Marital Rape Already Criminalized As Cruelty Under Section 498A IPC: Delhi Govt. To HC

Apoorva Mandhani

19 Jan 2018 2:22 PM GMT

  • Marital Rape Already Criminalized As Cruelty Under Section 498A IPC: Delhi Govt. To HC

    The Delhi Government, on Thursday, contended before the Delhi High Court that the act of marital rape has already been criminalized as cruelty under Section 498A of the Indian Penal Code (IPC) and hence, there was no need for creating a new offence penalizing the same.Section 498A criminalizes a situation where a married woman is subjected to cruelty by her husband or his relatives. Cruelty...

    The Delhi Government, on Thursday, contended before the Delhi High Court that the act of marital rape has already been criminalized as cruelty under Section 498A of the Indian Penal Code (IPC) and hence, there was no need for creating a new offence penalizing the same.
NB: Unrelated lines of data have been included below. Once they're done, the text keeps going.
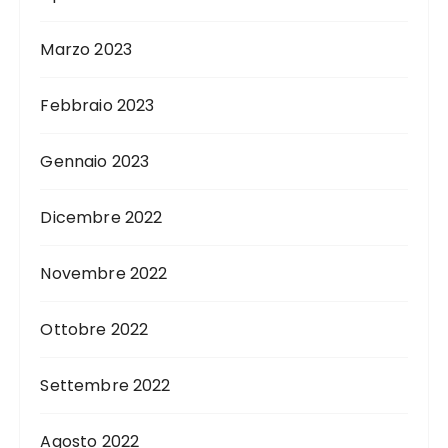
Marzo 2023
Febbraio 2023
Gennaio 2023
Dicembre 2022
Novembre 2022
Ottobre 2022
Settembre 2022
Agosto 2022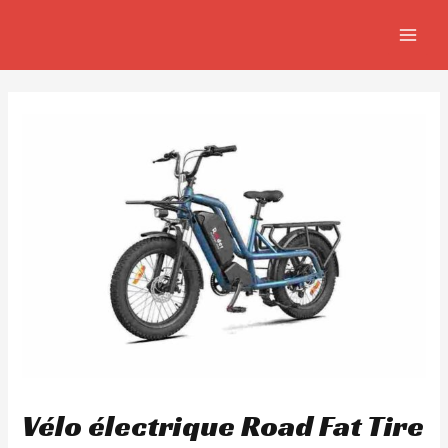
Aller
Navigation
MAIN
au
de
MEN
contenu
l’article
Vélo électrique Road Fat Tire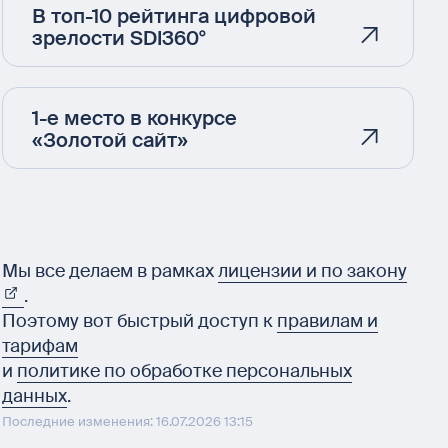
В топ-10 рейтинга цифровой
зрелости SDI360°
1-е место в конкурсе
«Золотой сайт»
Мы все делаем в рамках
лицензии и по закону
.
Поэтому вот быстрый доступ к
правилам и
тарифам
и
политике по обработке персональных
данных
.
Последние изменения: 16.07.2026 13:15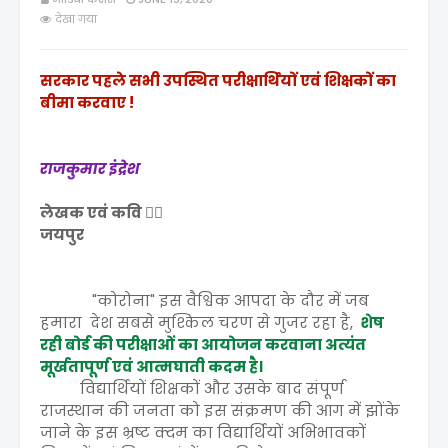
देखा गया
सरकार पहले सभी उपस्थित परीक्षार्थियों एवं शिक्षकों का
बीमा करवाए !
राजकुमार इंद्रेश
लेखक एवं कवि ✍🏻
जयपुर
"कोरोना" इस वैश्विक आपदा के दौर में जब
हमारा देश सबसे मुश्किल चरण से गुजर रहा है,
शेष
रही बोर्ड की परीक्षाओं का आयोजन करवाना अत्यंत
मूर्खतापूर्ण एवं आत्मघाती कदम है।
विद्यार्थियों शिक्षकों और उसके बाद संपूर्ण
राजस्थान की जनता को इस संक्रमण की आग में झोंके
जाने के इस भ्रष्ट क्दम का विद्यार्थियों अभिभावकों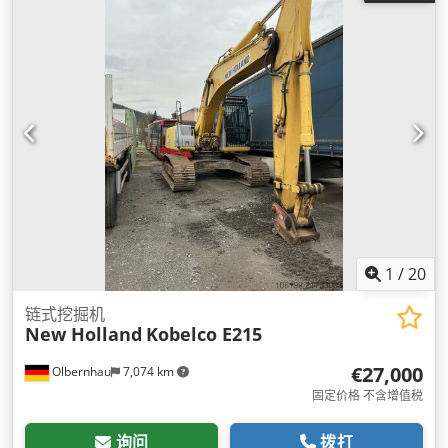
1
/
20
链式挖掘机
New Holland
Kobelco E215
€27,000
Olbernhau
7,074 km
固定价格 不含增值税
询问
拨打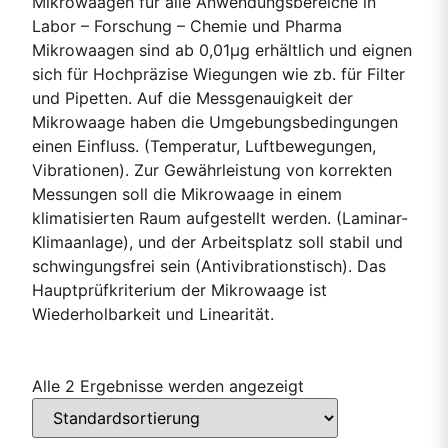
Mikrowaagen für alle Anwendungsbereiche in
Labor – Forschung – Chemie und Pharma
Mikrowaagen sind ab 0,01µg erhältlich und eignen
sich für Hochpräzise Wiegungen wie zb. für Filter
und Pipetten. Auf die Messgenauigkeit der
Mikrowaage haben die Umgebungsbedingungen
einen Einfluss. (Temperatur, Luftbewegungen,
Vibrationen). Zur Gewährleistung von korrekten
Messungen soll die Mikrowaage in einem
klimatisierten Raum aufgestellt werden. (Laminar-
Klimaanlage), und der Arbeitsplatz soll stabil und
schwingungsfrei sein (Antivibrationstisch). Das
Hauptprüfkriterium der Mikrowaage ist
Wiederholbarkeit und Linearität.
Alle 2 Ergebnisse werden angezeigt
    Section 498A criminalizes a situation where a married woman is subjected to cruelty by her husband or his relatives. Cruelty has been defined as any willful conduct which is of such a nature which is likely to drive the woman to commit suicide or to cause grave injury or danger to life, limb or health (whether mental or physical) of the woman.

    The submissions were made before a Bench comprising Acting Chief Justice Gita Mittal and Justice C. Hari Shankar by Additional Standing Counsel Nandita Rao, on a bunch of petitions demanding that marital rape be declared as a criminal offence. The Petitions challenge Exception 2 to Section 375 which says that sexual intercourse or sexual acts by a man with his own wife, the wife not being under 15 years of age, is not rape.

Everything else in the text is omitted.